At-Home Learning: MATH
Projects with an * indicate Learner-led projects that can potentially engage Learners for 30+ minutes independently.
For Bigger Ones:
Move math into house help. Ask your child to sort the laundry into four equal piles (or six or eight). Do division or multiplication with these groups. If your child is younger, sort by color!
Create a Board Game with Math (another great use of Foam Core and worth the investment)
Math & Building* Order or pick up foam core, hot glue gun and an exacto knife. These will come in handy for many future projects, so definitely worth the $25 investment!
Ask your child to build their dream home.

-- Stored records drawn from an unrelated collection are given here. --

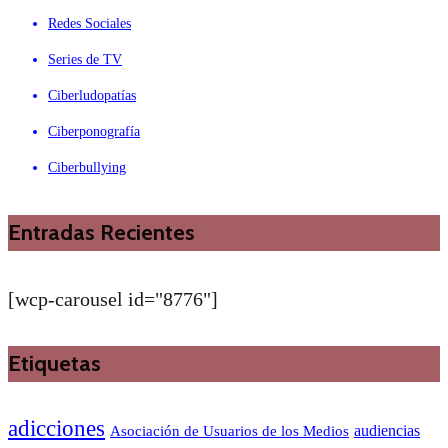
Redes Sociales
Series de TV
Ciberludopatías
Ciberponografía
Ciberbullying
Entradas Recientes
[wcp-carousel id="8776"]
Etiquetas
adicciones
audiencias
Asociación de Usuarios de los Medios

Now… use a ruler to make things to scale. They will have to measure your toilet for instance and then cut out a toilet that is to scale. For instance 1/4” equals 1 foot.
If you have Legos around this can become a great long term project.
Math & Scale
Ask your child to research what animals they love.
Use painters tape measure out how big these animals can get. For instance below, you might be surprised that the largest rabbit on earth has 2 foot ears!
MATH & MUSIC:
Put on a song loud.
Ask them to clap to the beat. Then tap a pencil to the beat. Then stomp a foot to the beat.
All this is hard, but illustrates how important counting is!
Use what is on your property to do math. Here is an example of using pavers. Add a number to each paver and ask them to add the entire row of pavers (this one was 22 pavers long and the end number was 158). This is very consuming for children as they very much want to get to the end!*
You can use these pavers for skip counting: by 2s, 3s and 5s.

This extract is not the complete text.